With longtime Mayor Aldo DiCarlo deciding not to seek reelection, Amherstburg is poised to have a new mayor following the upcoming Oct. 24 municipal elections.
There are four candidates seeking to replace DiCarlo who announced months ago he will not make a bid to return after eight years as mayor.
Current Coun. Michael Prue is among the candidates after serving the past four years in Amherstburg, along with a lifetime in public service in the Toronto area that includes serving as mayor in East York and 13 years as MPP in the riding of Beaches East York.
He moved to Amherstburg 12 years ago and was elected as councillor in 2018.
“I was approached by a number of people on council when the mayor and deputy mayor decided to quit,” Prue said. “I’m supported by a number of other people. They are trusting my ability to run meetings, history in municipal politics and experience in town.”
Being on council the past four years has taught him the “intricacies” of life in Amherstburg, so he will “feel comfortable as mayor,” he said.
His years in politics feature a “history of never raising taxes,” so fiscal responsibility is key to his campaign.
“I will also use my experience in bringing new business and industry to Amherstburg,” he said. “With the Stellantis project they are looking to add factories for components and parts. They say there will be up to 12 or 15 in Southwestern Ontario.
“I feel we would be ideal to be one of those locations and the best place would be the (former) General Chemical site. There is a port, railway line and three access points from the road.”
Frank Cerasa, founder and long-time owner of Cerasa Homes, is another candidate. His leadership of the home-building company has provided him with the necessary business skills to lead the town, he said.
“Right now, the town is at crossroads,” he said. “There is quite a bit of debt and the current political leadership is not qualified in my view to manage the town going forward. You have a large amount of debt, the interest rates are rising and the economy may be going into a recession.
“I feel someone with a business background right now would be much better.”
Cerasa has lived in Amherstburg for 60 years as do members of his extended family, so he has incentive to “leave the town in better shape than I found it,” he said.
He believes the town must expand its tax base beyond primarily residential and pursue manufacturing, industry and added commercial opportunities.
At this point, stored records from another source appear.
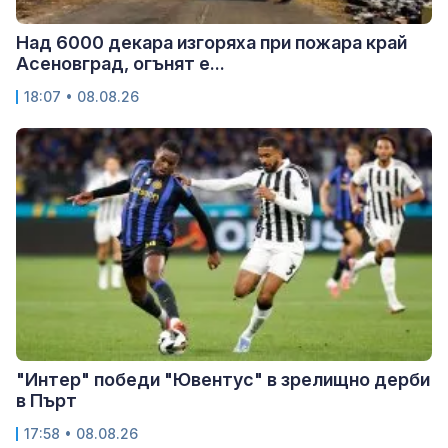
Над 6000 декара изгоряха при пожара край
Асеновград, огънят е...
18:07 • 08.08.26
"Интер" победи "Ювентус" в зрелищно дерби
в Пърт
17:58 • 08.08.26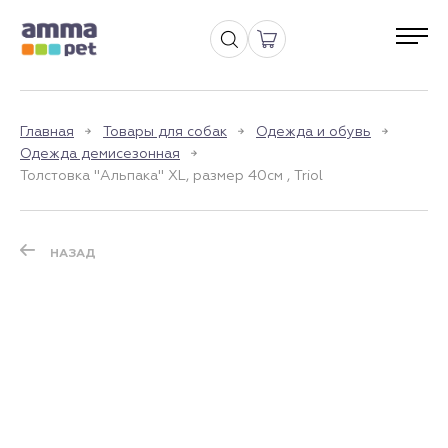
Главная
Товары для собак
Одежда и обувь
Одежда демисезонная
Толстовка "Альпака" XL, размер 40см , Triol
НАЗАД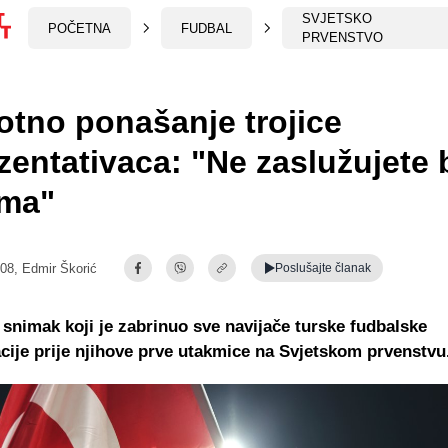
SVJETSKO
POČETNA
FUDBAL
PRVENSTVO
tno ponašanje trojice
zentativaca: "Ne zaslužujete b
ima"
:08,
Edmir Škorić
Poslušajte
članak
 snimak koji je zabrinuo sve navijače turske fudbalske
cije prije njihove prve utakmice na Svjetskom prvenstvu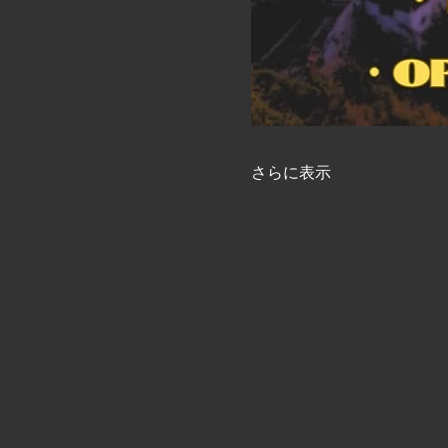
さらに表示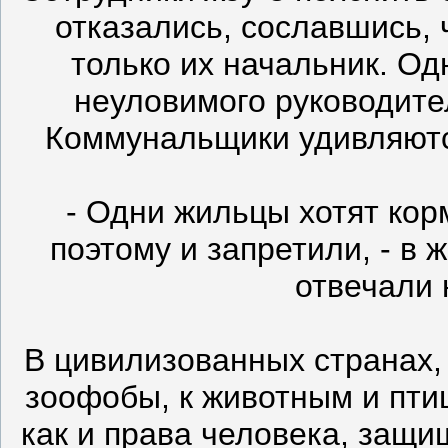
отказались, сославшись, 
только их начальник. Од
неуловимого руководител
Коммунальщики удивляютс
- Одни жильцы хотят корм
поэтому и запретили, - в 
отвечали 
В цивилизованных странах,
зоофобы, к животным и пти
как и права человека, защи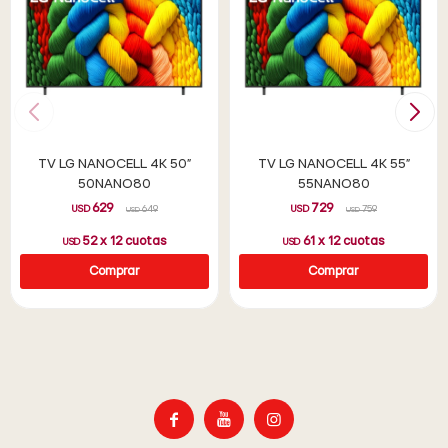
TV LG NANOCELL 4K 50"
TV LG NANOCELL 4K 55"
50NANO80
55NANO80
629
729
USD
649
USD
759
USD
USD
52
x
12
cuotas
61
x
12
cuotas
USD
USD


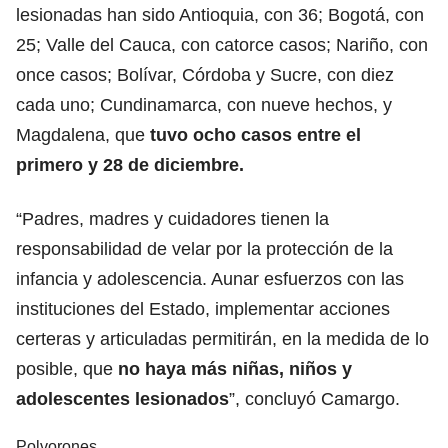
lesionadas han sido Antioquia, con 36; Bogotá, con
25; Valle del Cauca, con catorce casos; Nariño, con
once casos; Bolívar, Córdoba y Sucre, con diez
cada uno; Cundinamarca, con nueve hechos, y
Magdalena, que
tuvo ocho casos entre el
primero y 28 de diciembre.
“Padres, madres y cuidadores tienen la
responsabilidad de velar por la protección de la
infancia y adolescencia. Aunar esfuerzos con las
instituciones del Estado, implementar acciones
certeras y articuladas permitirán, en la medida de lo
posible, que
no haya más niñas, niños y
adolescentes lesionados
”, concluyó Camargo.
Polvorones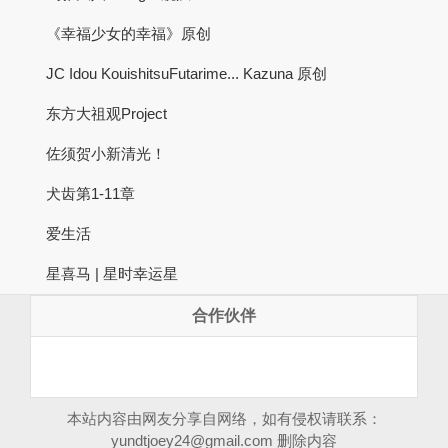
《幸福少女的幸福》原创
JC Idou KouishitsuFutarime... Kazuna 原创
东方大祖观Project
佐须贺小新清光！
犬齿第1-11章
爱生活
星喜马 | 星时幸运星
合作伙伴
本站内容由网友分享自网络，如有侵权请联系：
yundtjoey24@gmail.com
删除内容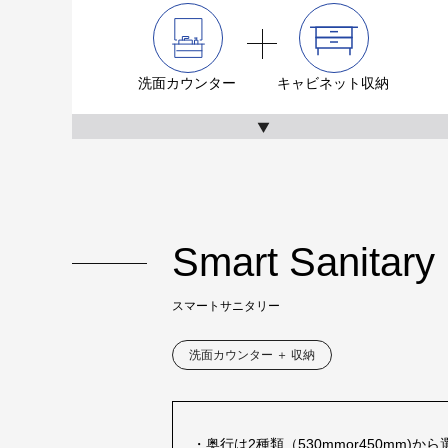
洗面カウンター
キャビネット収納
Smart Sanitary
スマートサニタリー
洗面カウンター ＋ 収納
・奥行は2種類（530mmor450mm)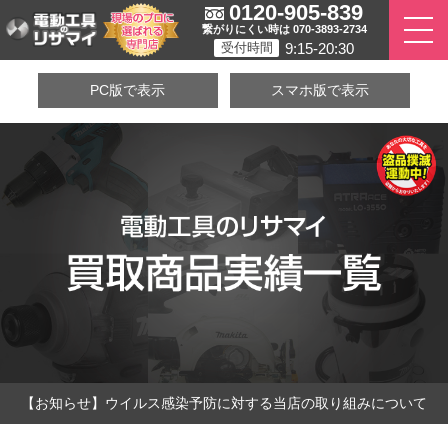
0120-905-839
繋がりにくい時は 070-3893-2734
9:15-20:30
受付時間
PC版で表示
スマホ版で表示
【お知らせ】ウイルス感染予防に対する当店の取り組みについて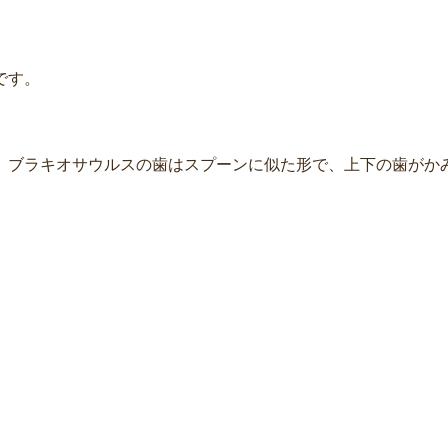
です。
。ブラキオサウルスの歯はスプーンに似た形で、上下の歯がか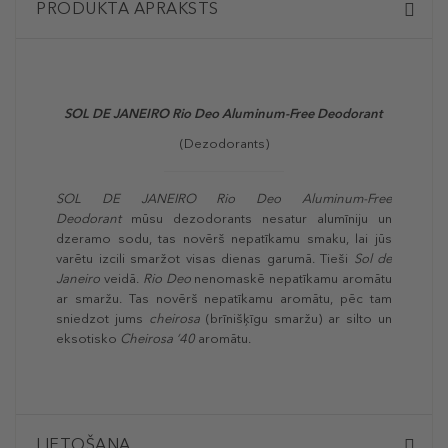
PRODUKTA APRAKSTS
SOL DE JANEIRO
Rio Deo Aluminum-Free Deodorant
(Dezodorants)
SOL DE JANEIRO
Rio Deo Aluminum-Free
Deodorant
mūsu dezodorants nesatur alumīniju un
dzeramo sodu, tas novērš nepatīkamu smaku, lai jūs
varētu izcili smaržot visas dienas garumā. Tieši
Sol de
Janeiro
veidā.
Rio Deo
nenomaskē nepatīkamu aromātu
ar smaržu. Tas novērš nepatīkamu aromātu, pēc tam
sniedzot jums
cheirosa
(brīnišķīgu smaržu) ar silto un
eksotisko
Cheirosa ‘40
aromātu.
LIETOŠANA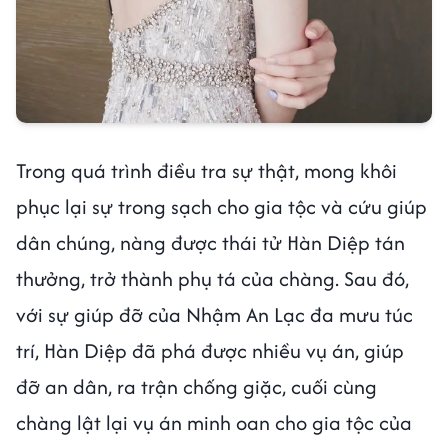
Trong quá trình điều tra sự thật, mong khôi
phục lại sự trong sạch cho gia tộc và cứu giúp
dân chúng, nàng được thái tử Hàn Diệp tán
thưởng, trở thành phụ tá của chàng. Sau đó,
với sự giúp đỡ của Nhậm An Lạc đa mưu túc
trí, Hàn Diệp đã phá được nhiều vụ án, giúp
đỡ an dân, ra trận chống giặc, cuối cùng
chàng lật lại vụ án minh oan cho gia tộc của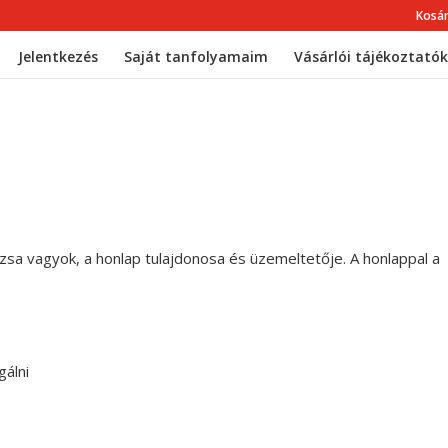
Kosá
Jelentkezés
Saját tanfolyamaim
Vásárlói tájékoztatók
sa vagyok, a honlap tulajdonosa és üzemeltetője. A honlappal a
gálni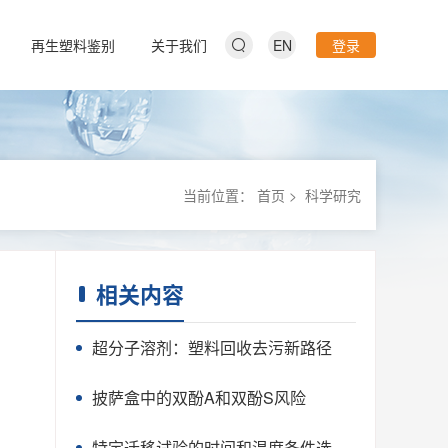
再生塑料鉴别
关于我们
EN
登录
当前位置：
首页
>
科学研究
相关内容
超分子溶剂：塑料回收去污新路径
披萨盒中的双酚A和双酚S风险
特定迁移试验的时间和温度条件选择研究(2)——外卖塑料餐盒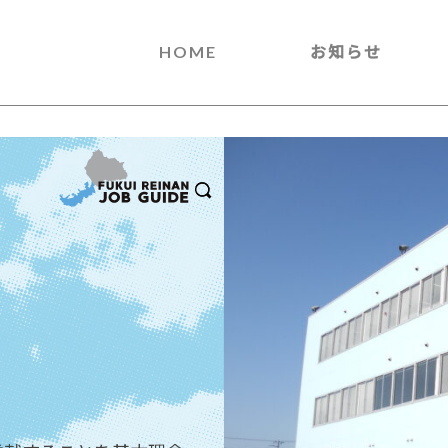
HOME
お知らせ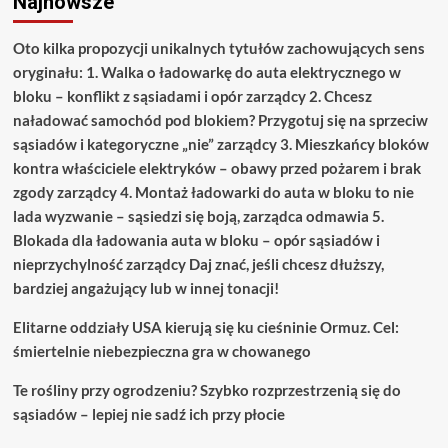
Najnowsze
Oto kilka propozycji unikalnych tytułów zachowujących sens
oryginału: 1. Walka o ładowarkę do auta elektrycznego w
bloku – konflikt z sąsiadami i opór zarządcy 2. Chcesz
naładować samochód pod blokiem? Przygotuj się na sprzeciw
sąsiadów i kategoryczne „nie” zarządcy 3. Mieszkańcy bloków
kontra właściciele elektryków – obawy przed pożarem i brak
zgody zarządcy 4. Montaż ładowarki do auta w bloku to nie
lada wyzwanie – sąsiedzi się boją, zarządca odmawia 5.
Blokada dla ładowania auta w bloku – opór sąsiadów i
nieprzychylność zarządcy Daj znać, jeśli chcesz dłuższy,
bardziej angażujący lub w innej tonacji!
Elitarne oddziały USA kierują się ku cieśninie Ormuz. Cel:
śmiertelnie niebezpieczna gra w chowanego
Te rośliny przy ogrodzeniu? Szybko rozprzestrzenią się do
sąsiadów – lepiej nie sadź ich przy płocie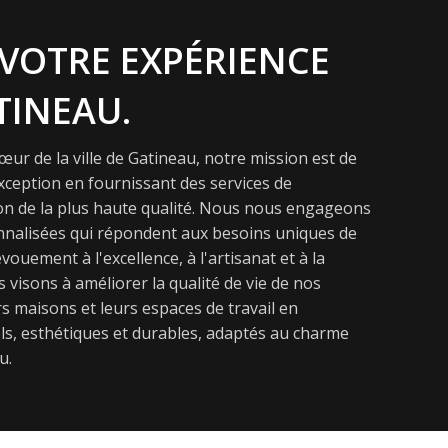
VOTRE EXPÉRIENCE
TINEAU.
ur de la ville de Gatineau, notre mission est de
exception en fournissant des services de
on de la plus haute qualité. Nous nous engageons
onnalisées qui répondent aux besoins uniques de
vouement à l'excellence, à l'artisanat et à la
s visons à améliorer la qualité de vie de nos
s maisons et leurs espaces de travail en
s, esthétiques et durables, adaptés au charme
u.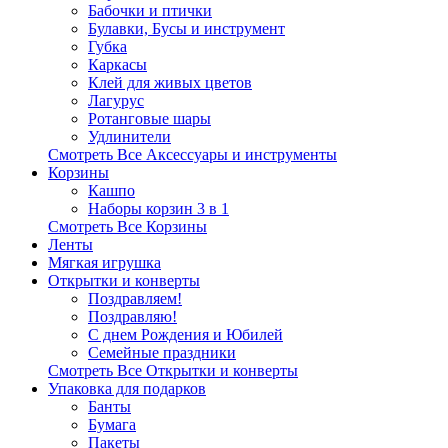
Бабочки и птички
Булавки, Бусы и инструмент
Губка
Каркасы
Клей для живых цветов
Лагурус
Ротанговые шары
Удлинители
Смотреть Все Аксессуары и инструменты
Корзины
Кашпо
Наборы корзин 3 в 1
Смотреть Все Корзины
Ленты
Мягкая игрушка
Открытки и конверты
Поздравляем!
Поздравляю!
С днем Рождения и Юбилей
Семейные праздники
Смотреть Все Открытки и конверты
Упаковка для подарков
Банты
Бумага
Пакеты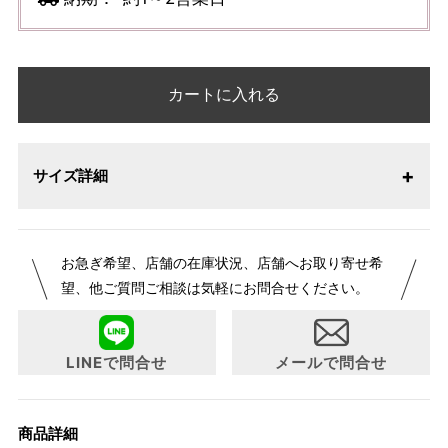
カートに入れる
サイズ詳細
お急ぎ希望、店舗の在庫状況、店舗へお取り寄せ希
望、他ご質問ご相談は気軽にお問合せください。
LINEで問合せ
メールで問合せ
商品詳細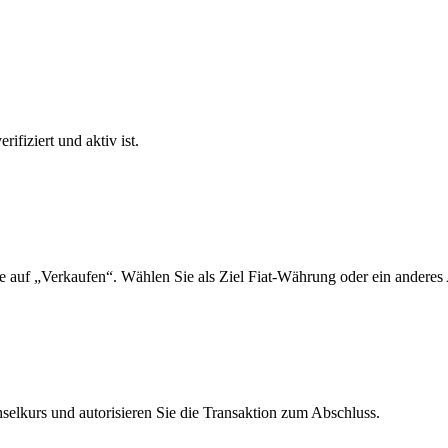
ifiziert und aktiv ist.
 auf „Verkaufen“. Wählen Sie als Ziel Fiat-Währung oder ein anderes 
lkurs und autorisieren Sie die Transaktion zum Abschluss.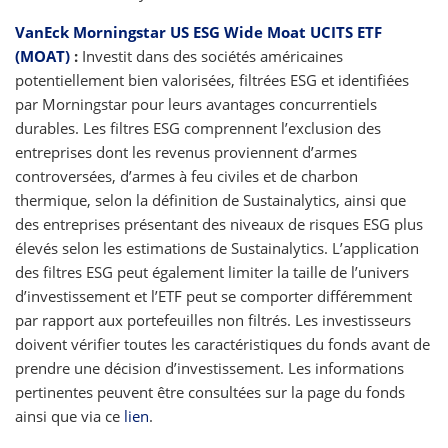
VanEck Morningstar US ESG Wide Moat UCITS ETF
(MOAT)
:
Investit dans des sociétés américaines
potentiellement bien valorisées, filtrées ESG et identifiées
par Morningstar pour leurs avantages concurrentiels
durables. Les filtres ESG comprennent l’exclusion des
entreprises dont les revenus proviennent d’armes
controversées, d’armes à feu civiles et de charbon
thermique, selon la définition de Sustainalytics, ainsi que
des entreprises présentant des niveaux de risques ESG plus
élevés selon les estimations de Sustainalytics. L’application
des filtres ESG peut également limiter la taille de l’univers
d’investissement et l’ETF peut se comporter différemment
par rapport aux portefeuilles non filtrés. Les investisseurs
doivent vérifier toutes les caractéristiques du fonds avant de
prendre une décision d’investissement. Les informations
pertinentes peuvent être consultées sur la page du fonds
ainsi que via ce
lien
.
“We need to keep Amherstburg growing,” Cerasa said. “I will run the town as a business. The current political approach is not as efficient as a business approach.”
His son now runs his home-building company, so Cerasa added he has time to make a full-time commitment to the mayor’s job.
“I will be hands on and spend a lot of time at town hall,” he said. “I will look at every proposal brought forward. I have the time and vision to keep us growing as a community. I grew my own business from nothing into a successful business. I will do the same thing for the town.”
Bob Rozankovic has been a council watchdog who heads a group called the Amherstburg Taxpayers Association and was also former chairman of the town’s police services board just prior to Windsor police taking over the service. He unsuccessfully ran for deputy mayor in 2018.
Rozankovic retired two years ago from the tool industry, but still works as a part-time consultant, which he would give up if elected mayor.
His decision to run for mayor was triggered by “not being happy with a number of things in town over the last eight to 10 years,” he said.
“I’ve chaired committees and served on the police services board, so that has given me insight to things and the way they work and negotiate things,” Rozankovic said.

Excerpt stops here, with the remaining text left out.